Vodou, similar to Haiti’s Creole language is a synthesis, a blended system of beliefs and practices, carried by the slaves on ships from West Africa in the 16th and 17th centuries, and residual rituals from the Taino Indians who originally inhabited Haiti. Haitian slaves combined these beliefs and “humored” Christian missionaries by replacing their sacred objects with icons of Catholic saints. Some historians believe Christianity was used as a justification for the slave trade. Salvation for one’s heathen soul was considered as reward for being worked to death on a Haitian plantation. Based on these assumptions, many believe Vodou played a large part in both the inspiration and organization if the struggle for independence in Haiti.


Some things you might find interesting about Vodou in Haiti are:

  • The word Vodou means “spirit” or “deity” in the Fon language of the African kingdom of Dahomey (now Benin). Benin provided many of the slaves transported to Haiti.
  • The primary goal and activity of Vodou is to “sevi lwa” (“serve the spirits”)—to offer prayers and perform various devotional rites directed at God and particular spirits in return for health, protection, and favor.
  • “Lwa” are called by song, dance, drumming and costume.
  • All forms of Voudo believe in only one God- the Great Master or “Gran Met.”
  • Other similarities exist between Christianity, particularly Roman Catholocism, and Vodou: 1.) Both believe in the existence of invisible evil spirits or demons and in an afterlife; 2.) Important “lwa” are celebrated on saints’ days (for example: Danbala on St. Patrick’s Day, March 17; and the spirits of the ancestors on All Saints’ Day and All Souls’ Day, November 1 and November 2); 3.) Each religion focuses services around a central point—an altar in Catholicism, a pole or tree in voodoo; 4.) Many of the “lwa” resemble Christian saints, endowed with similar responsibilities or attributes. For example, Legba, an old man, is said to open the gates between Earth and the spirit world, much like St. Peter traditionally throws wide the gates to heaven.
  • Erzuli Dantor is described in Chapter 1 of  “When Dreams Touch” as the goddess of love comparable to Venus and the Black Madonna, religious counterpart being the Virgin Mary, is a fiercely protective matriarchal spirit.

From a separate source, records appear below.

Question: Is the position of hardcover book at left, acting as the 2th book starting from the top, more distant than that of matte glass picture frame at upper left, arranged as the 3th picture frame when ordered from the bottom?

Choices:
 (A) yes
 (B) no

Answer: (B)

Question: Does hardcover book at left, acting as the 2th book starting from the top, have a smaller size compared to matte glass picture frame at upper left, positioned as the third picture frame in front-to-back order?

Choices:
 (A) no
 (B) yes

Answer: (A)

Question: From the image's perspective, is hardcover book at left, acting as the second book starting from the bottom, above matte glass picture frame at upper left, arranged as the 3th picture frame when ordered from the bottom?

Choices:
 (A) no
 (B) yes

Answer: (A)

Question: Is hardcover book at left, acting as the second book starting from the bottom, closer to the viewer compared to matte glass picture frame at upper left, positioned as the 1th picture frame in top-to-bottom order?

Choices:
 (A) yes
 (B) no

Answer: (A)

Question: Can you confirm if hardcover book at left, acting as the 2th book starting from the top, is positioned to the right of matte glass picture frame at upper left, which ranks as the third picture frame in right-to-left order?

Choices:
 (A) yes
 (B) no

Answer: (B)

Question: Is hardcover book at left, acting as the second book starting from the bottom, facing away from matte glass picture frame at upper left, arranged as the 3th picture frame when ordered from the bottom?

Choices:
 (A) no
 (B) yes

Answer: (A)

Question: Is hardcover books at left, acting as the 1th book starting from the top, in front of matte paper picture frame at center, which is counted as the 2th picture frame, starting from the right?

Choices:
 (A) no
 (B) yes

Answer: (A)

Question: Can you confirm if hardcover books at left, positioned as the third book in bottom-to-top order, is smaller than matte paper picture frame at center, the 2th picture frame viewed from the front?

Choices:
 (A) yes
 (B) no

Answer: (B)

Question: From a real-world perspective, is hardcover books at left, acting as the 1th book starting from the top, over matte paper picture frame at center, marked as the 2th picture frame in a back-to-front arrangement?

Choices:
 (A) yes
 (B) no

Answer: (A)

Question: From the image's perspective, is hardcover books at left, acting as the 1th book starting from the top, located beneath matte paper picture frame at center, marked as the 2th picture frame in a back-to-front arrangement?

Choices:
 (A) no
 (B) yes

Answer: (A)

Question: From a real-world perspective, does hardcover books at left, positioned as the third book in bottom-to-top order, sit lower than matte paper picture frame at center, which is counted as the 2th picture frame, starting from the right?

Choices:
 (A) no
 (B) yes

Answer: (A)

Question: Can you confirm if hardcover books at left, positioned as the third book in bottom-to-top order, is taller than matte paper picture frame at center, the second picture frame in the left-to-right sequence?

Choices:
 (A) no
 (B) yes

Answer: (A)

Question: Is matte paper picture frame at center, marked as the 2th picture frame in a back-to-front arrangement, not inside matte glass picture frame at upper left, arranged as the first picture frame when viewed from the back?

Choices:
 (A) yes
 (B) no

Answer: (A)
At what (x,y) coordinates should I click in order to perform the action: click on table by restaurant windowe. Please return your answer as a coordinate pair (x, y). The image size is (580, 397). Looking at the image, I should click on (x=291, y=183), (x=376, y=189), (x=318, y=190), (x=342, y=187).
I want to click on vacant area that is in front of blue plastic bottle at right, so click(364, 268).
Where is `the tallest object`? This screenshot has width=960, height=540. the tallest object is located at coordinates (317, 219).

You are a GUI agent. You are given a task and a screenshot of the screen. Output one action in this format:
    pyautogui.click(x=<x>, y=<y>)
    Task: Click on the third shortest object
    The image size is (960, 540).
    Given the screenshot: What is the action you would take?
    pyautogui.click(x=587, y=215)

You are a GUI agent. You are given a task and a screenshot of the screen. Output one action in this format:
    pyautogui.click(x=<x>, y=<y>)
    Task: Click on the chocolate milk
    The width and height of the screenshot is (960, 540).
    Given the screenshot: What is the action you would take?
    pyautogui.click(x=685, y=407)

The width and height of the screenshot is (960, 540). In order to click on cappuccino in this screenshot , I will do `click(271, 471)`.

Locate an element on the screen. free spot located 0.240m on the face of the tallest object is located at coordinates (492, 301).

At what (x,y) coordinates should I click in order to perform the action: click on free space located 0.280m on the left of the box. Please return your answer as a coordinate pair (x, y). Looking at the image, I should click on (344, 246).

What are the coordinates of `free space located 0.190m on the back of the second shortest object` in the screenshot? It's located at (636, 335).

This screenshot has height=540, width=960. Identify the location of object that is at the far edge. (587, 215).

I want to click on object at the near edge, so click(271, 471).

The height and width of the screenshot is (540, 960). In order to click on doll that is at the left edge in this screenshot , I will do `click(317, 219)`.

Erzuli is depicted in many forms varying from: a knife-yielding warrior to a rum-drinking, unfiltered Camel cigarette-smoking woman to a mermaid to images reminiscent of Our Lady of Perpetual Health and the Black Madonna.
  • Djab such as painted on Natalie and Giselle’s porch in “When Dreams Touch” Chapter 41, don’t fit into orthodox Vodou religion. But rather, djab are felt to be wild spirits served by only one individual, more magical than religious, and are often invoked to take aggressive action against an enemy or competitor.
  • Vodou has been banned many times in Haiti, for fear of its political potential but has survived and is now protected under the 1987 constitution.
  • In April 2003, then president Jean-Bertrand Aristide issued an executive decree sanctioning Vodou as an officially recognized religion.

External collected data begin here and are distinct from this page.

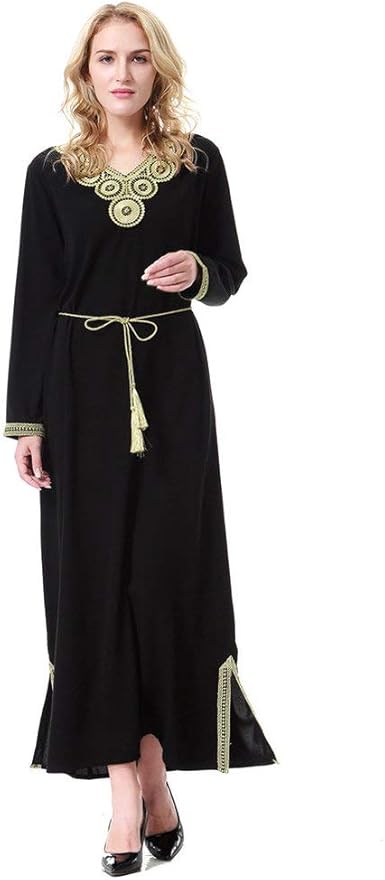 Locate an element on the screen. The width and height of the screenshot is (385, 880). gold trim is located at coordinates (206, 280), (229, 705), (25, 429). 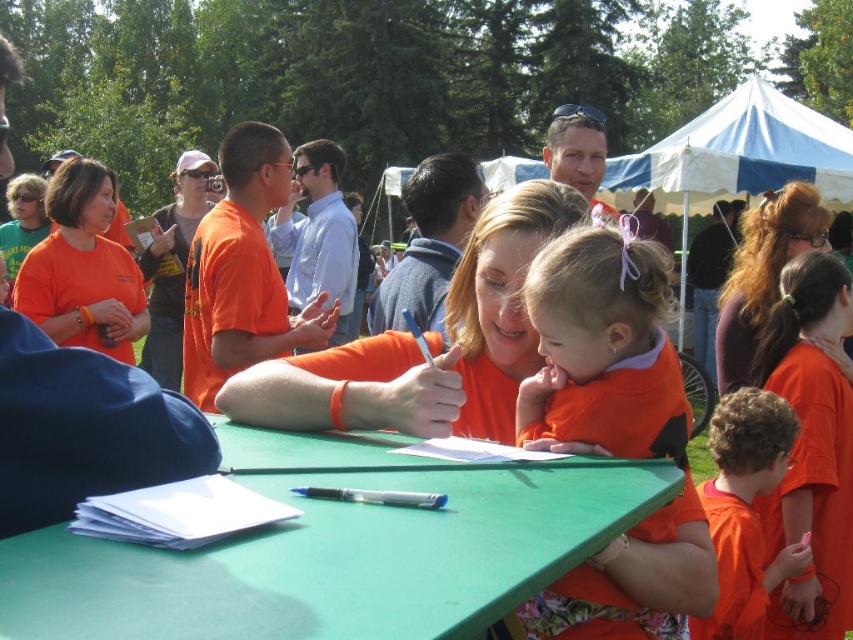 Question: Does green plastic table at center have a lesser width compared to orange soft fabric baby at center?

Choices:
 (A) no
 (B) yes

Answer: (A)

Question: Which object is the closest to the green plastic table at center?

Choices:
 (A) orange soft fabric baby at center
 (B) orange matte shirt at lower right

Answer: (A)

Question: Which point is farther to the camera?

Choices:
 (A) (637, 256)
 (B) (746, 547)
 (C) (613, 460)

Answer: (B)

Question: Is orange soft fabric baby at center to the right of orange matte shirt at lower right from the viewer's perspective?

Choices:
 (A) no
 (B) yes

Answer: (A)

Question: Which of the following is the farthest from the observer?

Choices:
 (A) orange soft fabric baby at center
 (B) green plastic table at center

Answer: (A)

Question: Does green plastic table at center appear over orange soft fabric baby at center?

Choices:
 (A) no
 (B) yes

Answer: (B) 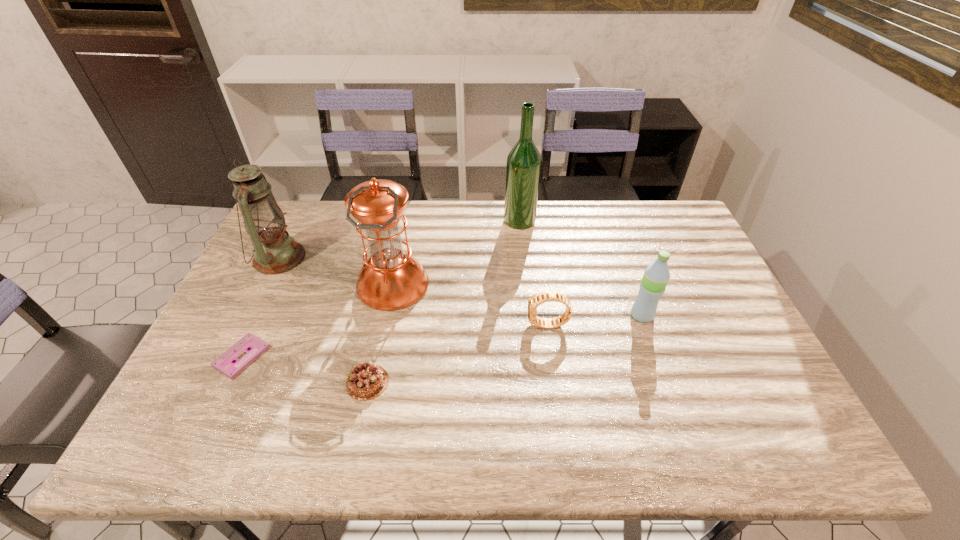 Locate an element on the screen. the farthest object is located at coordinates (523, 167).

Locate an element on the screen. This screenshot has height=540, width=960. the right oil lamp is located at coordinates (390, 279).

Locate an element on the screen. the left oil lamp is located at coordinates point(274,252).

This screenshot has width=960, height=540. In order to click on the rightmost object in this screenshot , I will do `click(656, 276)`.

I want to click on water bottle, so click(x=656, y=276).

Image resolution: width=960 pixels, height=540 pixels. In order to click on watch in this screenshot , I will do `click(534, 301)`.

You are a GUI agent. You are given a task and a screenshot of the screen. Output one action in this format:
    pyautogui.click(x=<x>, y=<y>)
    Task: Click on the sixth tallest object
    
    Given the screenshot: What is the action you would take?
    pyautogui.click(x=367, y=381)

Where is `the shortest object`? the shortest object is located at coordinates pyautogui.click(x=253, y=346).

Locate an element on the screen. The image size is (960, 540). free space located on the left of the alcohol is located at coordinates (421, 220).

What are the coordinates of `vacant space located 0.170m on the left of the right oil lamp` in the screenshot? It's located at (300, 285).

Vodou is a religion and as such offers people a pathway to prayer and hope and celebration. It is also a source of fascination, if not entertainment, for some of us. But for people who are uneducated, it can be used as a powerful force to control and at times, cause physical, emotional and mental harm. As pointed out by Giselle in Chapter 14 of “When Dreams Touch”, “Most Haitians practice a little Vodou. It is a way of honoring and respecting nature…only a few use Vodou for evil…The power doesn’t come from the evil spirits, but from the fear created in people’s hearts and minds.”


If you are interested in making the Saut d’Eau Pilgrimage in Haiti, July 2015, please contact me for details at rhedreamstouch@gmail.com.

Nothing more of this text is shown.